Much of it, both positive and negative aspects of it, are indeed typical.

The fact that he was able to tune out certain aspects are wonderful. I'm glad he lived his last years happily.


*******

On a side note, not to derail.

I am going to say I am not in some thoroughly anti-AA camp.
As I have stated in this thread, aspects of AA were helpful for me.
AA can and does help some people.

mileage varies.

I also must say I object to any indications I have made insults to anyone else on this thread.....nuff said.

*******

I have done some thinking on objections made that if one wishes to observe an AA meeting, they "lie" to do so.

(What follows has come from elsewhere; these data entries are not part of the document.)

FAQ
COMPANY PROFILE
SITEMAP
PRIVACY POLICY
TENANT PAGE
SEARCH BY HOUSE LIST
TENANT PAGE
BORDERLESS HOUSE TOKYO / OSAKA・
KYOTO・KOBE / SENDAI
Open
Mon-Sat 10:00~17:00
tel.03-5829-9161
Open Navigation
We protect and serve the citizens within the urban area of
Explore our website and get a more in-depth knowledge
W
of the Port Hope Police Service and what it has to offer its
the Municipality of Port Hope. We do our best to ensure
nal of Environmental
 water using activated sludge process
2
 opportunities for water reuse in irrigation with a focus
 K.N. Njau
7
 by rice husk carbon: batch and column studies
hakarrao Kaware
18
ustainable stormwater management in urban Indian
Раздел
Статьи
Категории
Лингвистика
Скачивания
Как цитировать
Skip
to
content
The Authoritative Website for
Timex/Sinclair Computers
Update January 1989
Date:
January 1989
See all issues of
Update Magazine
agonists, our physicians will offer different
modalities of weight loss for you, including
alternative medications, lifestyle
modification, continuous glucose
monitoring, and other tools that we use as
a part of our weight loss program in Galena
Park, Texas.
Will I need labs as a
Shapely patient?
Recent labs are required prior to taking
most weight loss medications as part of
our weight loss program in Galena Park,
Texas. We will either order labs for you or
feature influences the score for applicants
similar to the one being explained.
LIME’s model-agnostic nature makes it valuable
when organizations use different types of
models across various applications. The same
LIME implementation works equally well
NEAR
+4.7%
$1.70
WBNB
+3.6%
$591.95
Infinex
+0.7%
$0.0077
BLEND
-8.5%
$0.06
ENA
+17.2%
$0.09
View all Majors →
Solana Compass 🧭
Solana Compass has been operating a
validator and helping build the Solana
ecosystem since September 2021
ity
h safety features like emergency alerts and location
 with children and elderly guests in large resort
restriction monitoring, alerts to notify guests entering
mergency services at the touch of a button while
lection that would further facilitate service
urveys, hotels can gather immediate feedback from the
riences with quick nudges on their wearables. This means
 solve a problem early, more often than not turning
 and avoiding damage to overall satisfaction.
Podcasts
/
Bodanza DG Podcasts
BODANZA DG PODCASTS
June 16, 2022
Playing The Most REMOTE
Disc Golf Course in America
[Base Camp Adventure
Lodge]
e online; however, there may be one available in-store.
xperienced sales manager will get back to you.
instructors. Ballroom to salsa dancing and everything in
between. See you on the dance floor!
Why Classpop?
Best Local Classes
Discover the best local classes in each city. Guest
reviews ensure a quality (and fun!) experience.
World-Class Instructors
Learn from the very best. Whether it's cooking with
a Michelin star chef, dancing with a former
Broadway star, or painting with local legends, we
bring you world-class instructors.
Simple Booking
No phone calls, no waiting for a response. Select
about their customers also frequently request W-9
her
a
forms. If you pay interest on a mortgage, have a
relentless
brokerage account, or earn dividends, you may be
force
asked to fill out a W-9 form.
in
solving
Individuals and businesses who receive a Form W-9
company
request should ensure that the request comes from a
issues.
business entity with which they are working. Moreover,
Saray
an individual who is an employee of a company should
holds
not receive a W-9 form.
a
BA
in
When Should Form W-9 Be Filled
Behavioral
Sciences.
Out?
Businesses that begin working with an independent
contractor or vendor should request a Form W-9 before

If one wishes merely to observe, to get the experience full on, I feel the best way is to go "undercover" if you will.

That way, you can be certain that, if you announce you are just there to see what goes on, the group isn't going to make this meeting a round table of how wonderful everthing is.
Believe me, you really want to see the people in their natural environment, to get the full flavor. You may want to go to a few meetings like this, to get the full experience.

0 Replies
 
plainoldme
 
  1  
Reply Wed 26 May, 2010 08:27 am
@aidan,
Which is the ultimate answer to everything: it is individual.
0 Replies
 
ebrown p
 
  0  
Reply Wed 26 May, 2010 03:24 pm
@DrewDad,
I am not pro-AA (or anti-AA). I am certainly not one to sing the praises of the group.

I am in this thread because I don't like the closed minded attacks against a group that go far beyond what the facts.

Calling any group a "cult" is an example of ridicule and attack. Thus, the ridicule and attacks were started in the very title of the thread.

And... as I have noted before, the word "cult" has no meaning beyond; "group I don't like". The fact that anyone is seriously putting "Children of God" and AA in the same classification should make this laughably obvious.

DrewDad
 
  1  
Reply Wed 26 May, 2010 04:24 pm
@ebrown p,
Calling it a cult is a bit of hyperbole, but I think getting outraged about it is a bit much.

Quote:
I can see you're really upset about this. I honestly think you ought to sit down calmly, take a stress pill, and think things over.